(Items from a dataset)
-.-.-

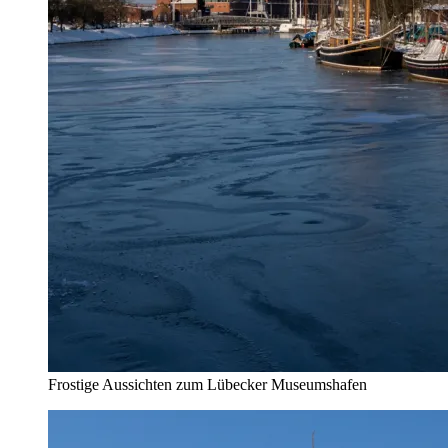
Frostige Aussichten zum Lübecker Museumshafen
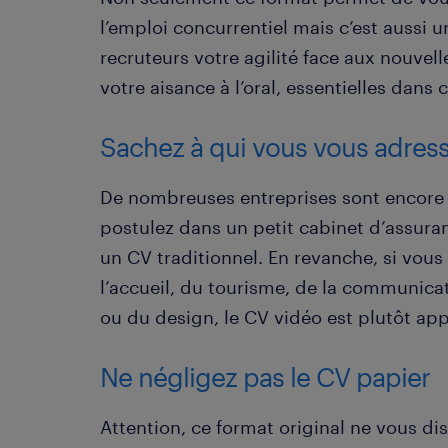
l’emploi concurrentiel mais c’est aussi
recruteurs votre agilité face aux nouvell
votre aisance à l’oral, essentielles dans 
Sachez à qui vous vous adres
De nombreuses entreprises sont encore 
postulez dans un petit cabinet d’assura
un CV traditionnel. En revanche, si vous
l’accueil, du tourisme, de la communicat
ou du design, le CV vidéo est plutôt app
Ne négligez pas le CV papier
Attention, ce format original ne vous di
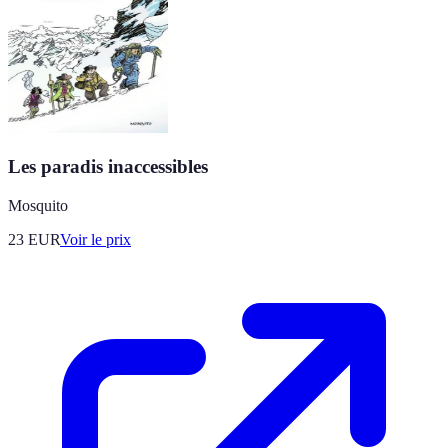
Les paradis inaccessibles
Mosquito
23
EUR
Voir le prix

-.-.-

TASK STATEMENT: The output is the records exactly as they read, with no pictures in it.

EXERCISE OUTPUT:
Frostige Aussichten zum Lübecker Museumshafen
l’emploi concurrentiel mais c’est aussi
recruteurs votre agilité face aux nouvell
votre aisance à l’oral, essentielles dans 
Sachez à qui vous vous adres
De nombreuses entreprises sont encore 
postulez dans un petit cabinet d’assura
un CV traditionnel. En revanche, si vous
l’accueil, du tourisme, de la communicat
ou du design, le CV vidéo est plutôt app
Ne négligez pas le CV papier
Attention, ce format original ne vous di
Les paradis inaccessibles
Mosquito
23
EUR
Voir le prix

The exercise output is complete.